Publicising your absence
Most burglars would rather break in when there’s nobody home, especially if the house is going to be empty for a prolonged period. Telling people that you’re away on holiday on social media, leaving notes for the postman or the milkman or even just telling people in the pub or down the shops is not a smart move.
Only tell those you trust when you’re not going to be at home.
Having an alarm and not setting it
You would be surprised to know how many people have a burglar alarm installed but don’t actually bother to set it. It might be laziness, forgetfulness or a more practical problem such as having forgotten the code or the alarm being faulty. “How would the burglar know?” you might say. Well, they may watch as you go in and out to see if you stop to set or unset an alarm or listen out for the beeps. They may even just try their luck with a plan to simply run away if the alarm is triggered. If it’s not, they will usually proceed.

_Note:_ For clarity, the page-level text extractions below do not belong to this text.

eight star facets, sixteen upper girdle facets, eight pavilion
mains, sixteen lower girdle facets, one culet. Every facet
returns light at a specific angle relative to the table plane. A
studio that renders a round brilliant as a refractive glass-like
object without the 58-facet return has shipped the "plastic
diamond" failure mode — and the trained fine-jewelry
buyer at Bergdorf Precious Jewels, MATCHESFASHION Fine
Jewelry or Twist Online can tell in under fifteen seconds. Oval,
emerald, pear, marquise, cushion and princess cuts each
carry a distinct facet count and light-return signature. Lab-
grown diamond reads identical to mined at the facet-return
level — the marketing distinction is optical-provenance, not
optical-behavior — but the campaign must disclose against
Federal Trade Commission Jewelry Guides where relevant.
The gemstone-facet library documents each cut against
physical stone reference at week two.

Wired or Wireless – which is the Best Burglar Alarm System?
Paying attention to all of these areas is relatively easy and, for the most part, cost free. Trust us when we say that one of the most upsetting parts about a break in is knowing that you could have easily prevented it. Kicking yourself after the event will not replace that favourite item of jewellery, safeguard the personal e-mails and social media accounts on a stolen laptop or wipe away the feeling of intrusion and violation that comes with a break in.
Burglars are enemy enough, don’t be complicit in their crimes against you.